Wall Street climbs as S&P 500 closes out fourth straight winning month
Stocks on Wall Street finished broadly higher Friday as the market closed out its fourth straight winning month with solid gains.
A late-afternoon rally helped stocks bounce back from a midafternoon slide. The S&P 500 rose 1%, with about 76% of the stocks in the index notching gains.
The benchmark S&P 500 closed August with a 2.3% gain for the month. It’s now up 18.4% so far this year and is within 0.4% of the all-time high it set in July.
The Dow Jones Industrial Average rose 0.6%, setting its fourth all-time high this week.
The Nasdaq composite ended 1.1% higher.
Wall Street spent the day mulling over encouraging reports on inflation, consumer spending and income.
The Commerce Department said its personal consumption and expenditures report showed prices rose just 0.2% from June to July, up slightly from the previous month’s 0.1% increase. Compared with a year earlier, inflation was unchanged at 2.5%.

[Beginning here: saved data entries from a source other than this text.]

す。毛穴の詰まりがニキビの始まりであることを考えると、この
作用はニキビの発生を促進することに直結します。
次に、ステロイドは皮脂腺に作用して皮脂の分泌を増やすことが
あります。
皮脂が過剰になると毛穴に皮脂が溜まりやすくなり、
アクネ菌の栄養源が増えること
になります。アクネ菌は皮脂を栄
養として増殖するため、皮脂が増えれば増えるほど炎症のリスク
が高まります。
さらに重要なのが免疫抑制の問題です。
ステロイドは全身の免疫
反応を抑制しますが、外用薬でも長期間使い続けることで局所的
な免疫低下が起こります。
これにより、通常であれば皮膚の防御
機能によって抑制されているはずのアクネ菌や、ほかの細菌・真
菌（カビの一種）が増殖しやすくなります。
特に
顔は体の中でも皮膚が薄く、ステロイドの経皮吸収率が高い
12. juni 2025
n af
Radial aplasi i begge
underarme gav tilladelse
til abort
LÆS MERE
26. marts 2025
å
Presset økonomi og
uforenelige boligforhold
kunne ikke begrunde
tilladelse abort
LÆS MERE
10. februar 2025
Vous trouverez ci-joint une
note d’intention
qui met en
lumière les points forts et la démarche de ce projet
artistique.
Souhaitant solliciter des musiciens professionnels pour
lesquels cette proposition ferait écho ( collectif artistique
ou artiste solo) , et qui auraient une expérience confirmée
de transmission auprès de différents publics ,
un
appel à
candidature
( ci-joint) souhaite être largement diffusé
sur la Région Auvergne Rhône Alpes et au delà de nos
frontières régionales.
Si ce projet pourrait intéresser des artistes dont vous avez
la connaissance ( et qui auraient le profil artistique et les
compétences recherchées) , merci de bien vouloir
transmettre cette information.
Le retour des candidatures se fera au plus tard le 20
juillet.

Economists had expected the PCE, which is the Federal Reserve’s preferred measure of inflation, would to show that inflation edged up to 2.6% in July. It was as high as 7.1% in the middle of 2022.

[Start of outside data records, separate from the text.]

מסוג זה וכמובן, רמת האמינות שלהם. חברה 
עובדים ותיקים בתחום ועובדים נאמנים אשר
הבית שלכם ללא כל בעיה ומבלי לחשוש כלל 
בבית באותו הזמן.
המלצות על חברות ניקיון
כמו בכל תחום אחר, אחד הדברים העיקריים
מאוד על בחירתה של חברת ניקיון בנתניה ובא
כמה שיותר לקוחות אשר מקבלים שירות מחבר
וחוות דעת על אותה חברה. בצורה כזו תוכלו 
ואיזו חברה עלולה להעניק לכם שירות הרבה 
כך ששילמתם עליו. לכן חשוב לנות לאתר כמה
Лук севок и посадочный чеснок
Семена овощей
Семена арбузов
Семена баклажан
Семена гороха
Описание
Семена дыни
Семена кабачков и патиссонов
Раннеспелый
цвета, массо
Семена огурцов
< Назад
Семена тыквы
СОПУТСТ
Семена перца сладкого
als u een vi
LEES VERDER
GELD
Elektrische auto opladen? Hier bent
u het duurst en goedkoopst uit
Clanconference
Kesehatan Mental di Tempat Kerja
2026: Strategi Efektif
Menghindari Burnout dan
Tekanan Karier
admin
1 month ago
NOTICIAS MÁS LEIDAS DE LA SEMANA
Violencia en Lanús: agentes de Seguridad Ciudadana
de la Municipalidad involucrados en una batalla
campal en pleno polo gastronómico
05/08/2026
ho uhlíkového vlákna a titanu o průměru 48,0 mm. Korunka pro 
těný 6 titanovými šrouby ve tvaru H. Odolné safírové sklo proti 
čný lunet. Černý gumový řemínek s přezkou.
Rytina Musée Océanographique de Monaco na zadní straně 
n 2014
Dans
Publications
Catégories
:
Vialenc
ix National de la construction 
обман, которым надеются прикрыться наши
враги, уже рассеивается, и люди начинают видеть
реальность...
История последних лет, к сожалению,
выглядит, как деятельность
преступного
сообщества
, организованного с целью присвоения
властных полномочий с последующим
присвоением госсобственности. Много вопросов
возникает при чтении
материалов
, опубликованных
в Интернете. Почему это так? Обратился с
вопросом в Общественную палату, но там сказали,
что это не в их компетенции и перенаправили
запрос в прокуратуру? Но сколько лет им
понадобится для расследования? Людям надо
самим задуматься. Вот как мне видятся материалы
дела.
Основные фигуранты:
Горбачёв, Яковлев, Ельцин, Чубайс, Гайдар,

The report confirms price increases are cooling, keeping the central bank on track to cut rates for the first time in more than four years at its upcoming meeting next month. The market is betting that the Fed will cut its benchmark rate by a full 1% by the end of the year.

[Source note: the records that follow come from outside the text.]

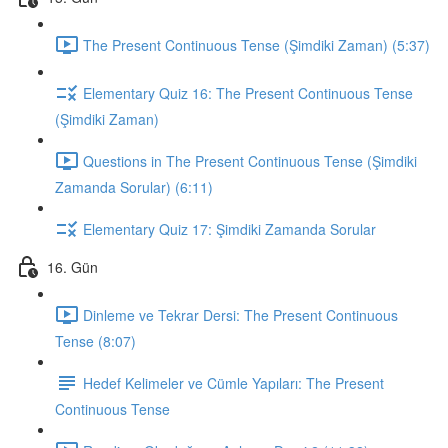
The Present Continuous Tense (Şimdiki Zaman) (5:37)
Elementary Quiz 16: The Present Continuous Tense
(Şimdiki Zaman)
Questions in The Present Continuous Tense (Şimdiki
Zamanda Sorular) (6:11)
Elementary Quiz 17: Şimdiki Zamanda Sorular
16. Gün
Dinleme ve Tekrar Dersi: The Present Continuous
Tense (8:07)
Hedef Kelimeler ve Cümle Yapıları: The Present
Continuous Tense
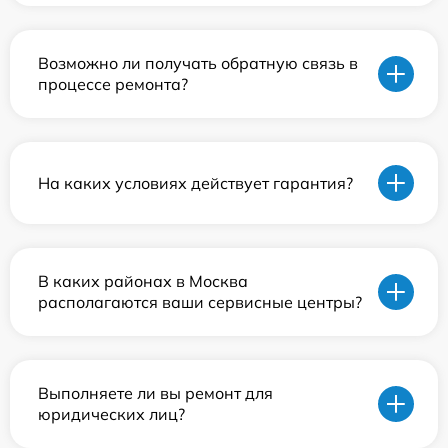
Возможно ли получать обратную связь в
процессе ремонта?
На каких условиях действует гарантия?
В каких районах в Москва
располагаются ваши сервисные центры?
Выполняете ли вы ремонт для
юридических лиц?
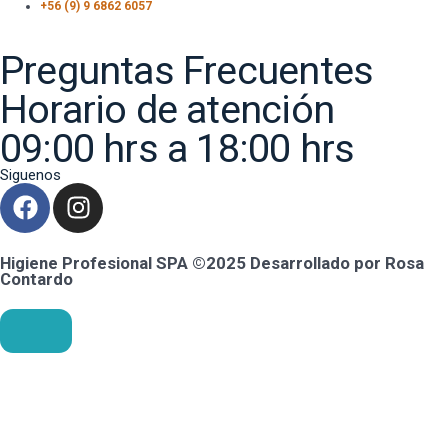
+56 (9) 9 6862 6057
Preguntas Frecuentes
Horario de atención
09:00 hrs a 18:00 hrs
Siguenos
Higiene Profesional SPA ©2025 Desarrollado por Rosa
Contardo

“Weakening inflation gives the Fed plenty of room to begin cutting rates, while still resilient household spending is the recipe for a soft landing,” said David Alcaly, lead macroeconomic strategist at Lazard Asset Management.
Bond yields were mixed in the Treasury market. The yield on the 10-year Treasury rose to 3.92% from 3.86% late Thursday.
Technology stocks led the market. Marvell Technology climbed 9.2% after its latest quarterly results hit Wall Street’s sales and profit targets. Other chipmakers also rose. Broadcom added 3.8% and Nvidia gained 1.5%.
Dell also beat analysts’ second-quarter forecasts, boosted by record server and networking revenue as companies continue to beef up their artificial intelligence infrastructure. Its shares rose 4.3%.